I wanted to do something in television that didn’t rely so heavily on characters talking about all of the things that they’re feeling and doing, because I think one of the key aspects of being young - one of the toughest parts - is not being able to articulate how you feel. And so allowing the characters to be quiet or to say only one sentence and let us feel it through their performance and approaching it from a more expressionist perspective was really important.

How did Zendaya come to be involved?

Oddly enough I’d gone into HBO with a mood board a year earlier with Z’s photo under Rue. And I thought there’s no way she’s going to do this, it’s too crazy.

What is it about Zendaya that is right for the role of Rue?

I just felt it. I could see it in her face. I’d seen her other work; I’d seen interviews with her; I just knew it. And I couldn’t stop thinking about what she would bring to it.

What she ultimately brought to it, I will say though, exceeded any expectations I had. It’s really hard to depict a drug addict without an audience feeling judgmental towards that individual because of the choices they’re making and I think she brings a humour and a warmth and a fragility. She’s the beating heart of it; you empathise with her in a way that I could never imagine and she’s not inaccessible. You just want to give her a hug and tell her it’s going to be alright. Tapping into having that kind of compassion for someone who is going through addiction in life is really important to that person’s eventual sobriety. Z has no ceiling in terms of her talent and her ability, and it’s inspiring as a writer and as a filmmaker.
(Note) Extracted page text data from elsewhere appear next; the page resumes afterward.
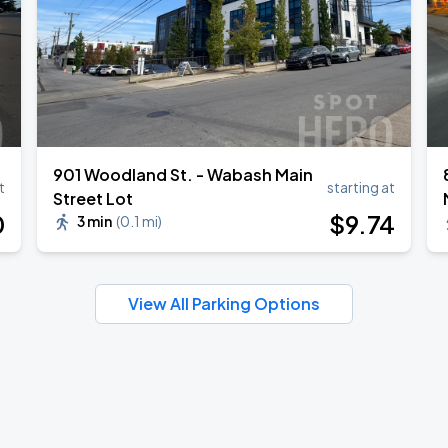
901 Woodland St. - Wabash Main
t
starting at
Street Lot
0
$
9
.74
3 min
(
0.1 mi
)
View All Parking Options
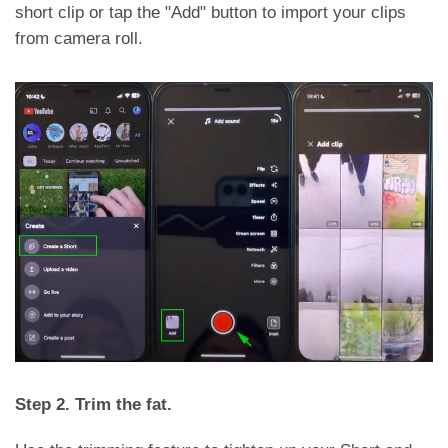
short clip or tap the "Add" button to import your clips
from camera roll.
Step 2. Trim the fat.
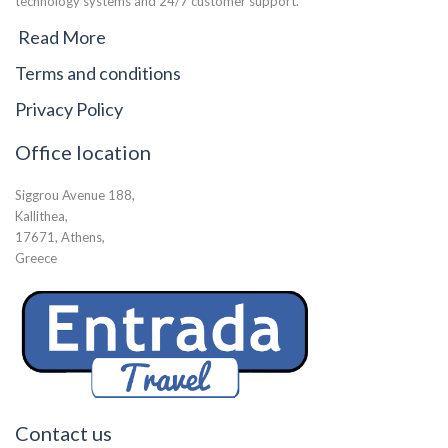
technology systems and 24/7 customer support.
Read More
Terms and conditions
Privacy Policy
Office location
Siggrou Avenue 188,
Kallithea,
17671, Athens,
Greece
Contact us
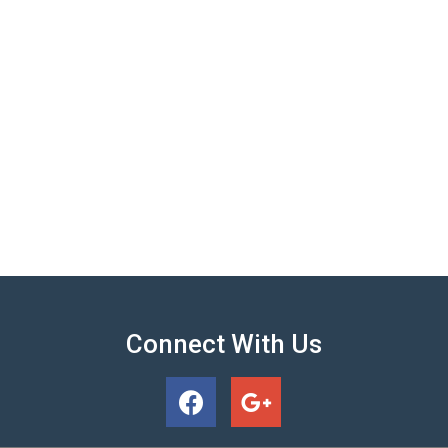
Connect With Us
I get so excited by what she brings to it.

You seem to take a very collaborative approach?

I’d be having a conversation with Barbie Ferreira [Kat] and she’d tell me something and then… there it is in the script! And she’s like, ‘I see what you did there!’ I love the experience of working with a cast, and a cast this unique. It’s so much fun to grow with them as a writer and filmmaker and just continue to volley ideas back and forth.

Euphoria has been described as ‘Kids meets Trainspotting’. Would you agree?

I tend not to think in terms of comparisons but I was happy when I saw that because I was like, ‘I’d watch that show!’